(Dataset entries)
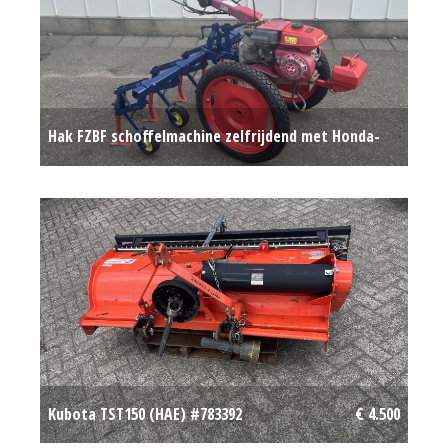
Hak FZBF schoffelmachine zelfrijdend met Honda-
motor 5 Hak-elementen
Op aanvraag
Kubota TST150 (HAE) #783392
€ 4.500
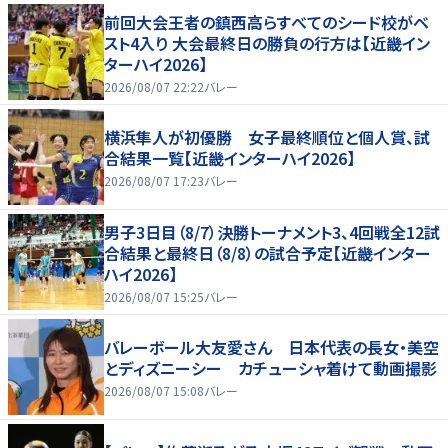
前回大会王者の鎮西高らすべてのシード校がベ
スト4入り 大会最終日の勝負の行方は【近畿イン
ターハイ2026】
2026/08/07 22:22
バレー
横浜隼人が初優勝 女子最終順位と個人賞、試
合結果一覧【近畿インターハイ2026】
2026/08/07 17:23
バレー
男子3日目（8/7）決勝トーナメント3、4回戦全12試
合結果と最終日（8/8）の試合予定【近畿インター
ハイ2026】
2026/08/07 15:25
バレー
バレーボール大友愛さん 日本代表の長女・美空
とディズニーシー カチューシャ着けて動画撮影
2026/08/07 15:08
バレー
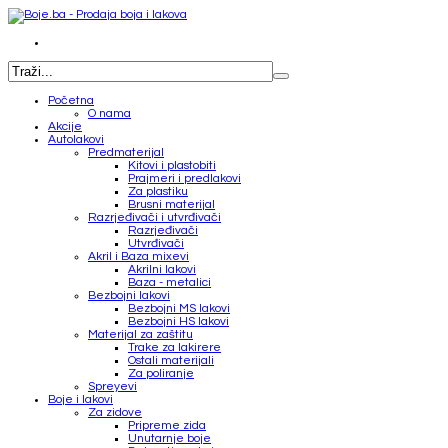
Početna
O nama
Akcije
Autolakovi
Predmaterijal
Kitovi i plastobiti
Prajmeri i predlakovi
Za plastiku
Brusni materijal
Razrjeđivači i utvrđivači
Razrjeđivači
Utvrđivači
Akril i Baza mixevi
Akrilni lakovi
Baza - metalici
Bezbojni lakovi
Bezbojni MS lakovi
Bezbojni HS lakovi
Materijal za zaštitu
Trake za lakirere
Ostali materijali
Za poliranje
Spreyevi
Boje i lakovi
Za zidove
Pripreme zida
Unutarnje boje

* * *

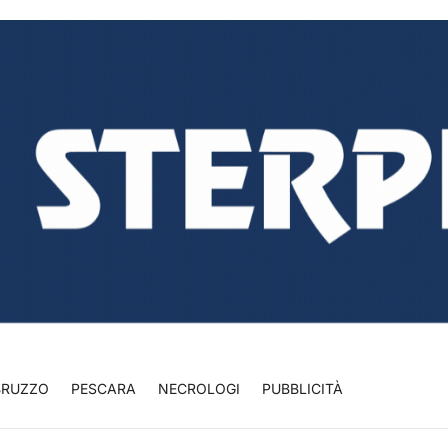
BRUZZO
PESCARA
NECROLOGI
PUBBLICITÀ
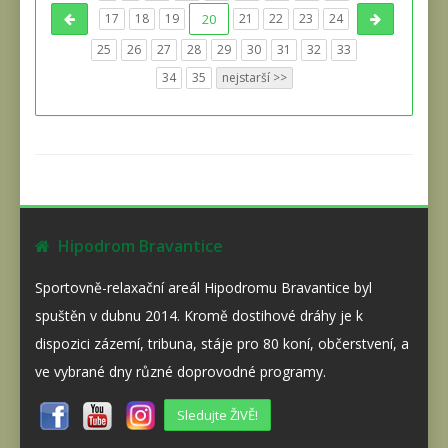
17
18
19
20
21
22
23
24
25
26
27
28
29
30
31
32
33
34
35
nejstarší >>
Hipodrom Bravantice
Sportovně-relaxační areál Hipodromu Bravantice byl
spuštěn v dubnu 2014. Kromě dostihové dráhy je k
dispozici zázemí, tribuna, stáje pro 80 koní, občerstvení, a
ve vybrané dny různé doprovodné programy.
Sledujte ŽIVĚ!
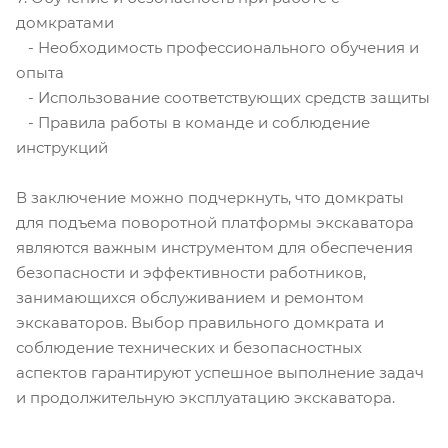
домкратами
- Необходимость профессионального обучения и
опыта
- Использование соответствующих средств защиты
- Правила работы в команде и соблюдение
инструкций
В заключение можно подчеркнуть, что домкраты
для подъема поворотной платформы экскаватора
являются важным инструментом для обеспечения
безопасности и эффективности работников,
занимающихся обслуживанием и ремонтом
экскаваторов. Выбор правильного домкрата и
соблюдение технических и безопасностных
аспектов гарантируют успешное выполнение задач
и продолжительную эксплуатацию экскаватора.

--

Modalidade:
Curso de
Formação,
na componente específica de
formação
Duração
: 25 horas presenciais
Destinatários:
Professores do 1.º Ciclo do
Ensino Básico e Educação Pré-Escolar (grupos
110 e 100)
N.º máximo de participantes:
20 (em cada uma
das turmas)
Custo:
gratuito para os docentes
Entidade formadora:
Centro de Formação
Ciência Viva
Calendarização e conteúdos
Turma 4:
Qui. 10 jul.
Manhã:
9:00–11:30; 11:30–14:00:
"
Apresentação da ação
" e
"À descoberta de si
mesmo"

- **Exercise goal**: Your response should be each line that includes the word "Razrjeđivači", copied from the records.

- **Exercise answer**:
Razrjeđivači i utvrđivači
Razrjeđivači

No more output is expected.